= What the task asks =
Write out each line of the material exactly as given, and drop the images.

= Records provided =

+---+

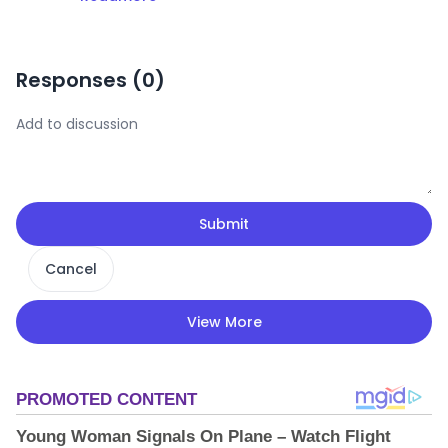
Responses (
0
)
Submit
Cancel
View More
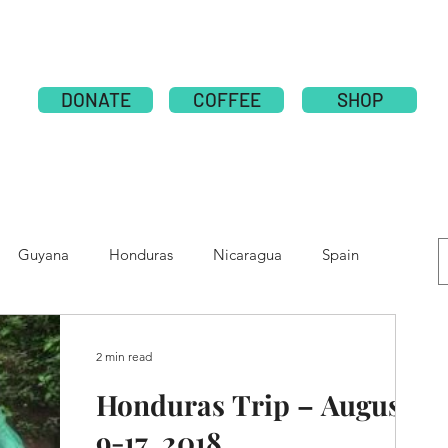
ABOUT
PUBLICATION
NATIONS
GLOBAL CAMPAI
DONATE
COFFEE
SHOP
Guyana
Honduras
Nicaragua
Spain
e
Moldova
Nepal
Tolupan
2 min read
Honduras Trip – August
9-17, 2018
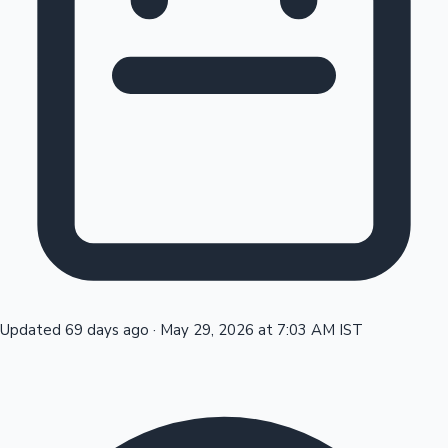
Tollywood News
Top 10 Indian Movies
Updated 69 days ago
·
May 29, 2026 at 7:03 AM IST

+---+

= Result of the exercise =
Responses (
0
)
Submit
Cancel
View More
ABOUT
PUBLICATION
NATIONS
GLOBAL CAMPAI
DONATE
COFFEE
SHOP
Guyana
Honduras
Nicaragua
Spain
e
Moldova
Nepal
Tolupan
2 min read
Honduras Trip – August
9-17, 2018
Tollywood News
Top 10 Indian Movies
Updated 69 days ago
·
May 29, 2026 at 7:03 AM IST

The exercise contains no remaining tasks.